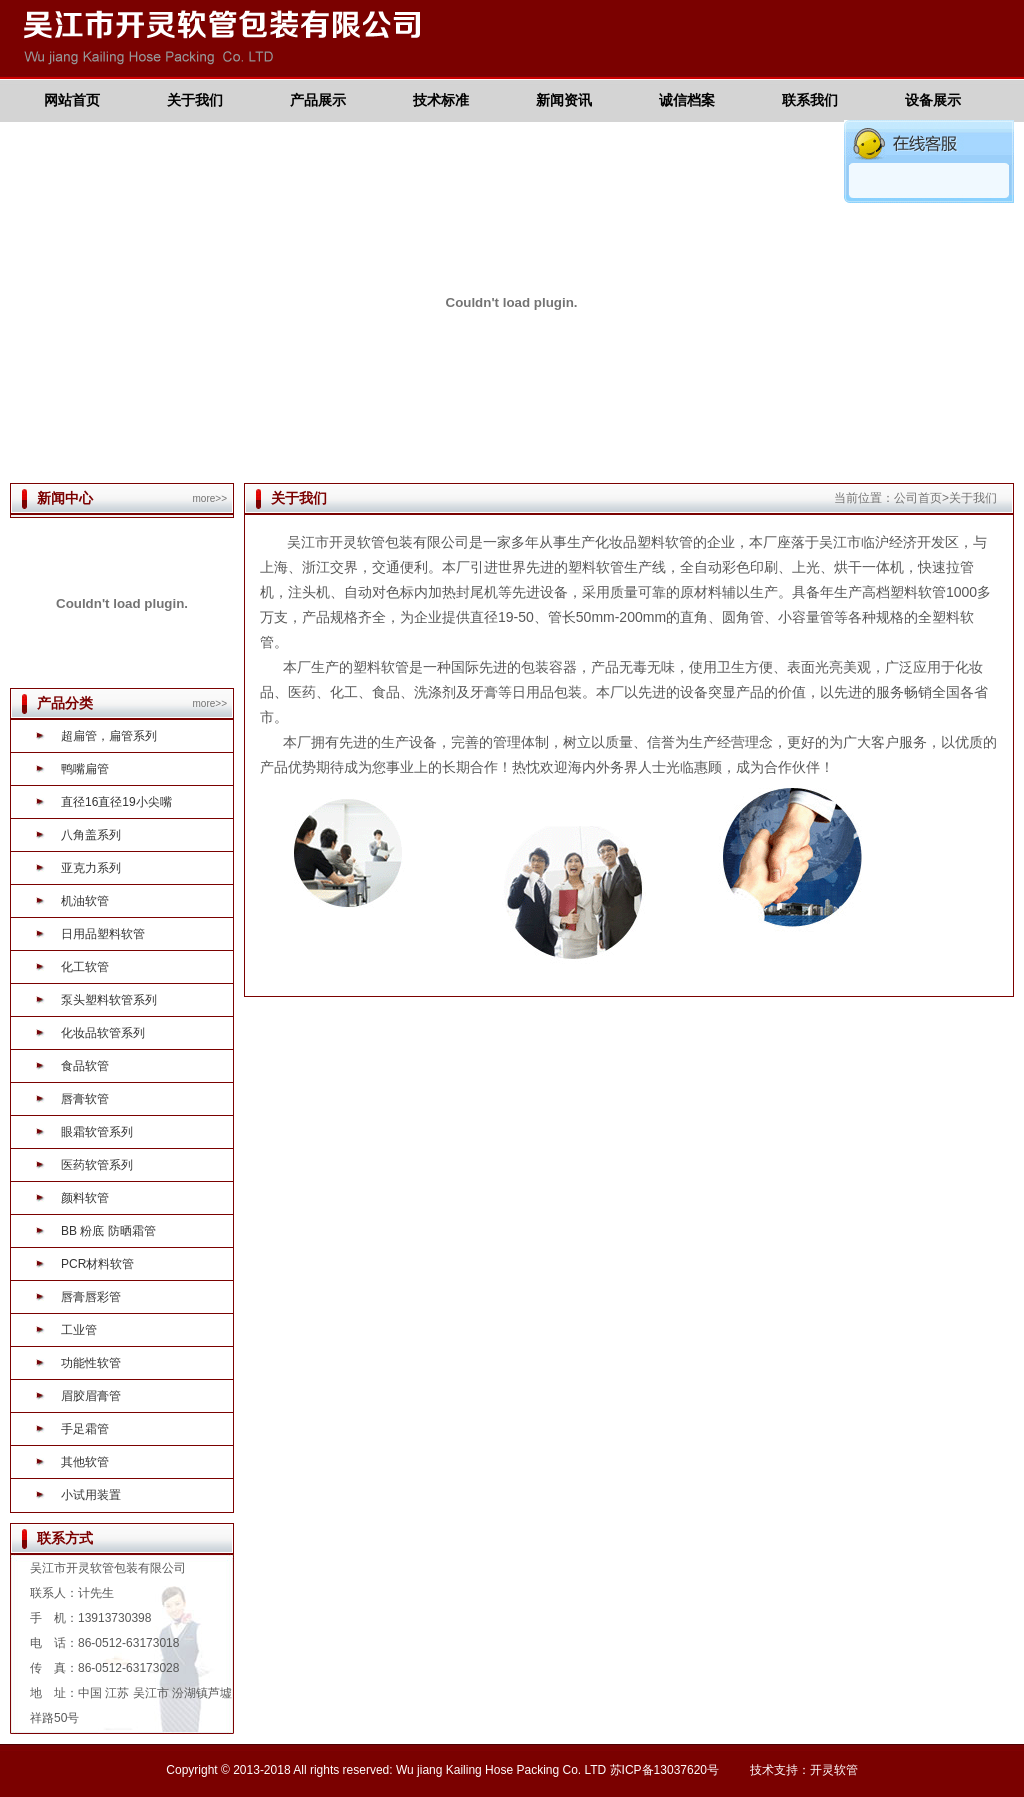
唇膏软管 (85, 1099)
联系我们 (810, 100)
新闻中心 (65, 498)
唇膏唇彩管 (91, 1297)
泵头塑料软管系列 (109, 1000)
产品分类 (65, 703)
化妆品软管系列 (103, 1033)
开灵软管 (834, 1770)
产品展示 (318, 100)
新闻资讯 (564, 100)
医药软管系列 (97, 1165)
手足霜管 (85, 1429)
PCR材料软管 (97, 1264)
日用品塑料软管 (103, 934)
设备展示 (933, 100)
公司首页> (921, 498)
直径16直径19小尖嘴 (116, 802)
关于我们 (195, 100)
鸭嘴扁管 (85, 769)
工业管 (79, 1330)
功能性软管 (91, 1363)
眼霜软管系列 (97, 1132)
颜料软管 (85, 1198)
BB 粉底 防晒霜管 (108, 1231)
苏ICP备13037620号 (664, 1770)
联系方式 (65, 1538)
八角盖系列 (91, 835)
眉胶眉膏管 (91, 1396)
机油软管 (85, 901)
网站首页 (72, 100)
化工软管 (85, 967)
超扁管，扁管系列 (109, 736)
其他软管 (85, 1462)
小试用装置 (91, 1495)
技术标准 (441, 100)
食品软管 (85, 1066)
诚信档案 (687, 100)
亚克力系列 (91, 868)
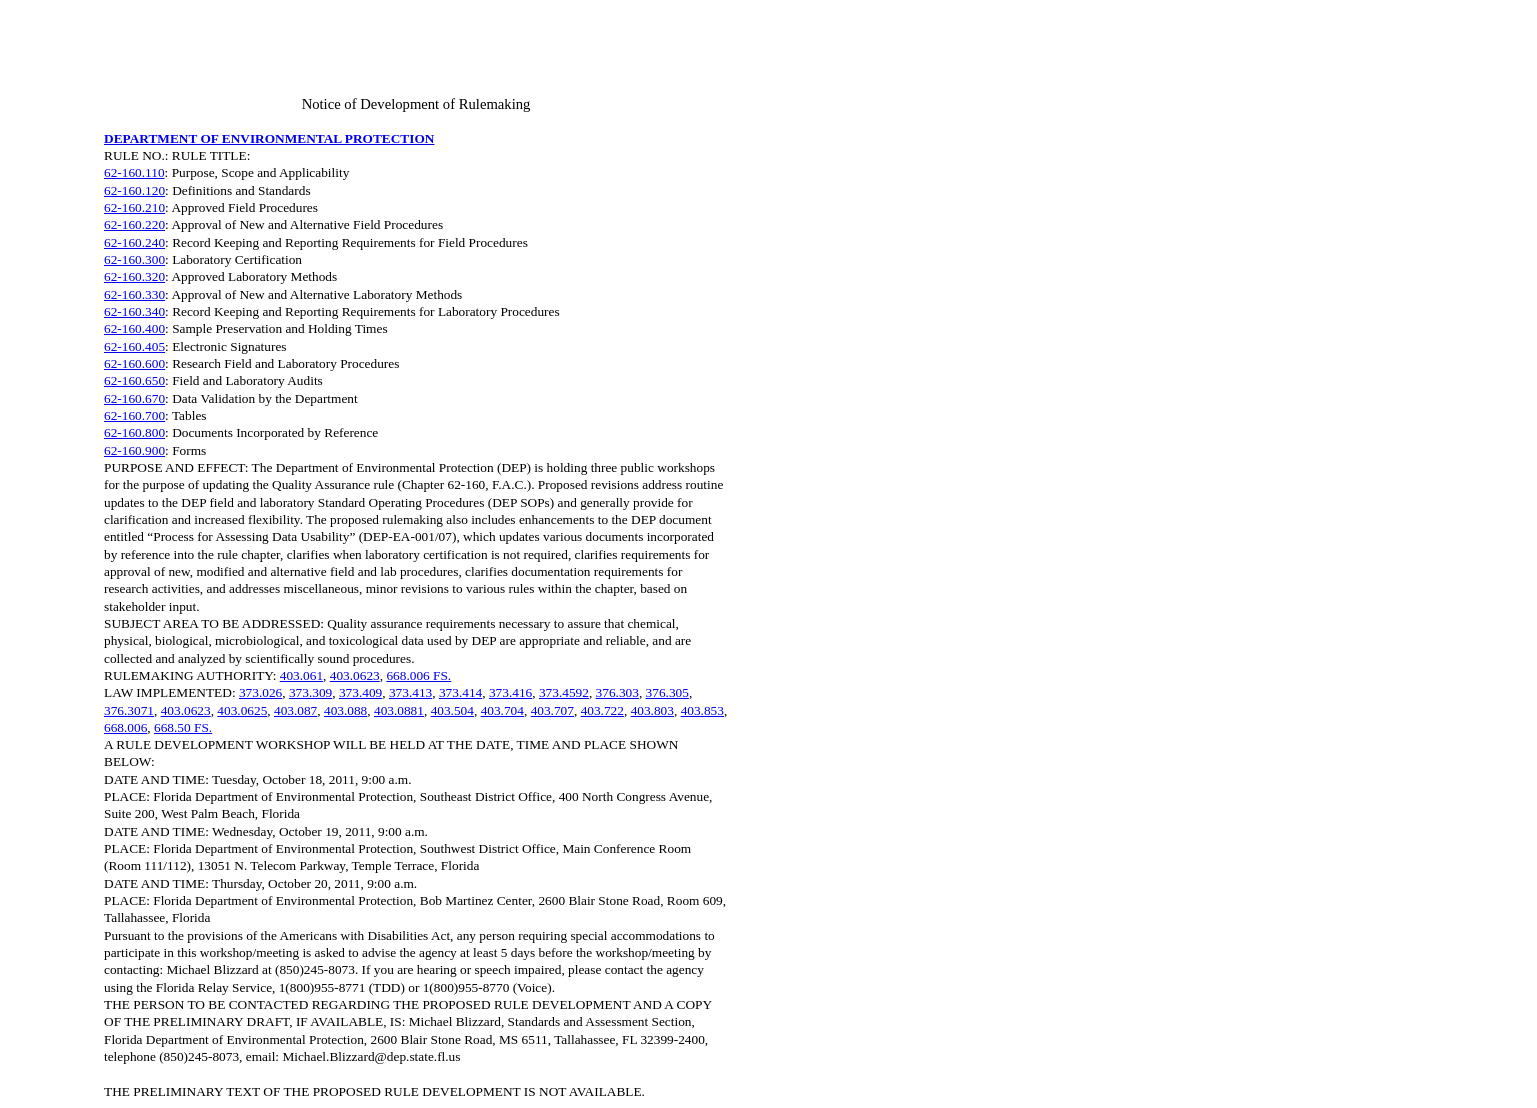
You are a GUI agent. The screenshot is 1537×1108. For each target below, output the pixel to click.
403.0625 (242, 710)
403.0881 (399, 710)
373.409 (360, 692)
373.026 (260, 692)
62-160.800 (134, 432)
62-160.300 (134, 259)
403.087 (295, 710)
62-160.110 (134, 172)
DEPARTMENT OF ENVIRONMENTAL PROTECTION (269, 138)
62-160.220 (134, 224)
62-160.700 (134, 415)
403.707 (552, 710)
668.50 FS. (183, 727)
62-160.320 (134, 276)
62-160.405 (134, 346)
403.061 (301, 675)
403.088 (345, 710)
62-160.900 (134, 450)
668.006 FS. (418, 675)
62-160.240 (134, 242)
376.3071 (129, 710)
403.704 (502, 710)
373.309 (310, 692)
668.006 (125, 727)
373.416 (510, 692)
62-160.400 (134, 328)
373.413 (410, 692)
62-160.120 (134, 190)
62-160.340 (134, 311)
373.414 (460, 692)
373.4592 (564, 692)
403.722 (602, 710)
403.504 (452, 710)
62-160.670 (134, 398)
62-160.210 (134, 207)
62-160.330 (134, 294)
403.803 (652, 710)
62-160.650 (134, 380)
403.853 (702, 710)
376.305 (667, 692)
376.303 (617, 692)
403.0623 (355, 675)
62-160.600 (134, 363)
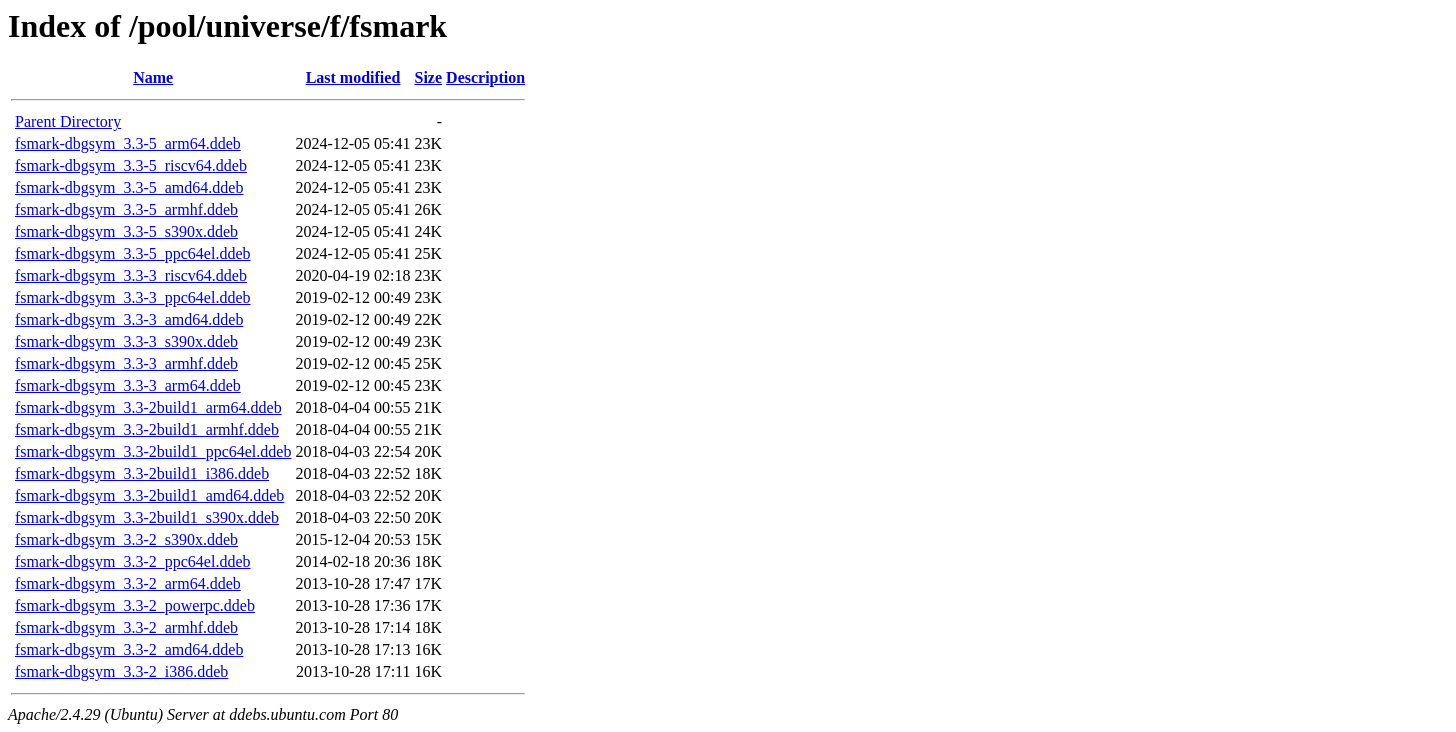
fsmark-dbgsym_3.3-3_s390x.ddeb (126, 341)
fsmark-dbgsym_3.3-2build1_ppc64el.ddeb (153, 451)
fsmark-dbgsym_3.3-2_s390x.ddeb (126, 539)
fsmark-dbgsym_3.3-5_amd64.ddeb (129, 187)
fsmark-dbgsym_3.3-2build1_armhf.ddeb (147, 429)
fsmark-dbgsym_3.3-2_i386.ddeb (121, 671)
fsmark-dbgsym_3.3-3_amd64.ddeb (129, 319)
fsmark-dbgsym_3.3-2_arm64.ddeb (128, 583)
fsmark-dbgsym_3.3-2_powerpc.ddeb (135, 605)
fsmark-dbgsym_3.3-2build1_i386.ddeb (142, 473)
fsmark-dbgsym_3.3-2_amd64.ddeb (129, 649)
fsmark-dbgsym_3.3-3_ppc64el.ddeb (133, 297)
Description (485, 77)
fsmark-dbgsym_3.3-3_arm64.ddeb (128, 385)
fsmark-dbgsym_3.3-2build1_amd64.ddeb (149, 495)
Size (429, 77)
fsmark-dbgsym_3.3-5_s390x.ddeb (126, 231)
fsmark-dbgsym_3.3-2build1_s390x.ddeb (147, 517)
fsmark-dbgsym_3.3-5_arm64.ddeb (128, 143)
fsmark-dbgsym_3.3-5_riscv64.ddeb (131, 165)
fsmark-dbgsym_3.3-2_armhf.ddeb (126, 627)
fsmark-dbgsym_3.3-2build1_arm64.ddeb (148, 407)
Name (153, 77)
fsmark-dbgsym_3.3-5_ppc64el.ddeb (133, 253)
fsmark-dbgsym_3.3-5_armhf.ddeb (126, 209)
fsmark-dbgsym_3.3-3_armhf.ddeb (126, 363)
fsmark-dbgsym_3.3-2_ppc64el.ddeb (133, 561)
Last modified (353, 77)
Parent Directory (68, 121)
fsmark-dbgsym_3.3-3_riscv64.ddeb (131, 275)
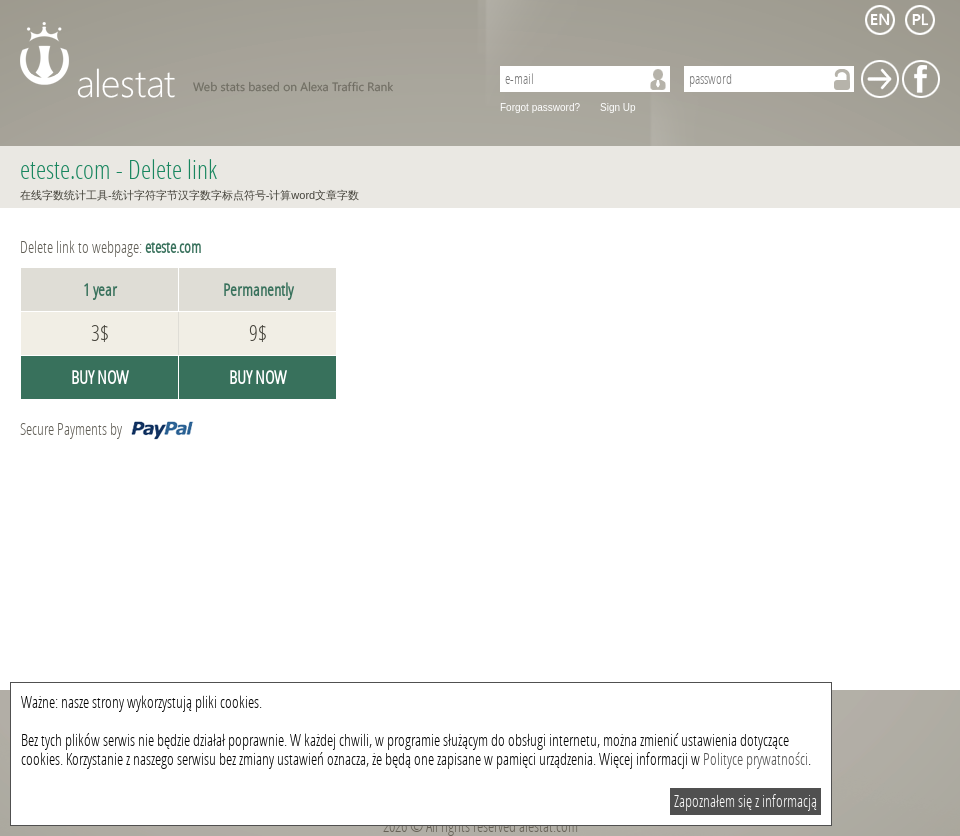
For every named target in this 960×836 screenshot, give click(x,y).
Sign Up (618, 107)
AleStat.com (242, 60)
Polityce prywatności (755, 759)
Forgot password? (540, 107)
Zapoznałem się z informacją (745, 801)
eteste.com (65, 170)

• [What is being asked]:
The line holding "668.006 FS. (418, 675)" starts the copy and the line holding "Description (485, 77)" ends it. Repeat those two lines above and all between them exactly, leaving out pictures.

• [Response area]:
668.006 FS. (418, 675)
62-160.240 (134, 242)
376.3071 (129, 710)
403.704 (502, 710)
373.309 (310, 692)
668.006 (125, 727)
373.416 (510, 692)
62-160.400 (134, 328)
373.413 (410, 692)
62-160.120 (134, 190)
62-160.340 (134, 311)
373.414 (460, 692)
373.4592 (564, 692)
403.722 (602, 710)
403.504 (452, 710)
62-160.670 (134, 398)
62-160.210 (134, 207)
62-160.330 (134, 294)
403.803 (652, 710)
62-160.650 (134, 380)
403.853 (702, 710)
376.305 (667, 692)
376.303 (617, 692)
403.0623 (355, 675)
62-160.600 (134, 363)
fsmark-dbgsym_3.3-3_s390x.ddeb (126, 341)
fsmark-dbgsym_3.3-2build1_ppc64el.ddeb (153, 451)
fsmark-dbgsym_3.3-2_s390x.ddeb (126, 539)
fsmark-dbgsym_3.3-5_amd64.ddeb (129, 187)
fsmark-dbgsym_3.3-2build1_armhf.ddeb (147, 429)
fsmark-dbgsym_3.3-2_i386.ddeb (121, 671)
fsmark-dbgsym_3.3-3_amd64.ddeb (129, 319)
fsmark-dbgsym_3.3-2_arm64.ddeb (128, 583)
fsmark-dbgsym_3.3-2_powerpc.ddeb (135, 605)
fsmark-dbgsym_3.3-2build1_i386.ddeb (142, 473)
fsmark-dbgsym_3.3-2_amd64.ddeb (129, 649)
fsmark-dbgsym_3.3-3_ppc64el.ddeb (133, 297)
Description (485, 77)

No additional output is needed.